• **TASK DESCRIPTION**:
Would you please output the lines from the one holding "8-9 Werktagen" to the end of the entries, exactly and with no others?

══════════════════════════════

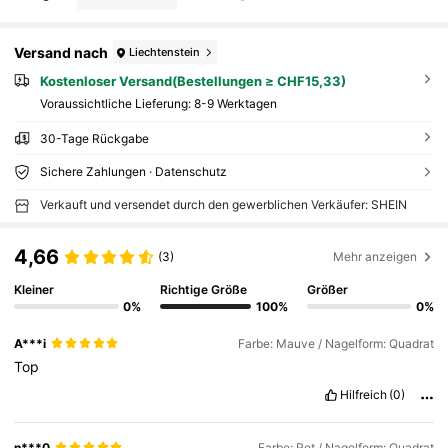
Versand nach
Liechtenstein
Kostenloser Versand(Bestellungen ≥ CHF15,33)
Voraussichtliche Lieferung:
8-9 Werktagen
30-Tage Rückgabe
Sichere Zahlungen · Datenschutz
Verkauft und versendet durch den gewerblichen Verkäufer: SHEIN
4,66
(3)
Mehr anzeigen
Kleiner
Richtige Größe
Größer
0%
100%
0%
A***i
Farbe: Mauve / Nagelform: Quadrat
Top
Hilfreich
(0)
n***0
Farbe: Rot / Nagelform: Quadrat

══════════════════════════════

• **OUTPUT OF THE TASK**:
8-9 Werktagen
30-Tage Rückgabe
Sichere Zahlungen · Datenschutz
Verkauft und versendet durch den gewerblichen Verkäufer: SHEIN
4,66
(3)
Mehr anzeigen
Kleiner
Richtige Größe
Größer
0%
100%
0%
A***i
Farbe: Mauve / Nagelform: Quadrat
Top
Hilfreich
(0)
n***0
Farbe: Rot / Nagelform: Quadrat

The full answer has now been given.